At the start of a data-driven research project, researchers source, search and select datasets relevant to the research topic. Thanks to the open data movement, more data is freely available today through data repositories than ever before, and more data is now findable, accessible, interoperable and reusable (FAIR). However, while data might be open, it still needs to be found in the myriad of repositories, research papers and search engines.
A recent report from the ARDC investigated how researchers approach data discovery, and provides recommendations for data collectors and data custodians, along with those who operate data discovery systems.
Dr Adrian Burton, Director of Data, Services and Policy at the ARDC, said data discovery is vital to accelerating research and innovation in Australia.
“In this information age, the innovative use of data in research is vital for new social, economic, and environmental benefits. As a result, there are significant national and international efforts to generate, collect, and make data available for new uses. But if researchers can’t find the data they need for research, those benefits are never realised.
“The ARDC has conducted this study to help data service providers better connect with their users – to understand what’s going on when researchers look for data. This understanding will help the ARDC and our partners improve data discovery services to meet user’s needs,” said Dr Burton.
Understanding how researchers discover data helps:
- The research data community: to coordinate activities with the research community to maximise the value of data assets
- Data repository operators: to identify how to improve their data discovery service
- Data curators: to enrich metadata by identifying data attributes that are important for data discovery, access and reuse.
Uncovering the Ingredients for Successful Data Discovery
To reveal how researchers discover data, interviews were conducted with the support of 3 ARDC partners that have their own data discovery services: Terrestrial Ecosystem Research Infrastructure (TERN), Australian Data Archive (ADA) and CSIRO. The 3 partners also supported the project by reaching out and recruiting researchers engaged through their services to participate in the study.
Dr Mingfang Wu, Senior Research Data Specialist at the ARDC, is a co-author of the report.
“Our findings suggest that there are significant technical and social aspects in the research process to enable effective data discovery.
“The ways researchers discover data is currently influenced by their institutional and academic community networks, such as their known data repositories, social networks and part of a consortium of collaborative research projects.

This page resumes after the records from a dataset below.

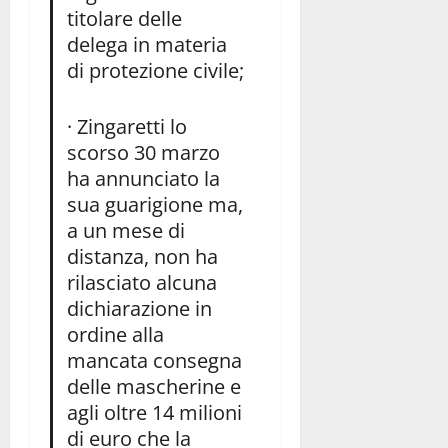
titolare delle
delega in materia
di protezione civile;
· Zingaretti lo
scorso 30 marzo
ha annunciato la
sua guarigione ma,
a un mese di
distanza, non ha
rilasciato alcuna
dichiarazione in
ordine alla
mancata consegna
delle mascherine e
agli oltre 14 milioni
di euro che la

“However, researchers face challenges in discovering data from data repositories – in particular when the required data for a research project have to be discovered and synthesised from multiple data repositories.”
Three observations are highlighted by the report authors:
Social networks, as well as literature surveys, are important tools for researchers to learn where to source data.This finding means:
- Data communities need to actively engage with research communities, especially to promote data to cross-disciplinary research.
Training workshops that benchmark datasets, and their access and use methods, would be useful for reaching out to researchers and those who want to pursue interdisciplinary and collaborative research projects.
Data managers and collectors are very often consulted in making sense of data, and vice versa, researchers’ feedback of data reuse helps to improve data quality.
This finding means:
Data repositories need to re-imagine their roles within the changing scholarly communication system by integrating or collaborating with their stakeholders.
There is much room for data discovery service to improve:
- Data discovery across data repositories and disciplines needs to be joined up to avoid cherry-picking and duplicates.
- Indexes, search interfaces and filters need to be enhanced, so that, for example, researchers can match concepts and data variables that are likely used by a discipline.
Clear information about data quality, licence, data format, version, and provenance needs to be provided.
The ARDC will build on the findings of this report by doing further analysis of the rich interview data.
The ARDC is funded through the National Collaborative Research Infrastructure Strategy (NCRIS) to support national digital research infrastructure for Australian researchers.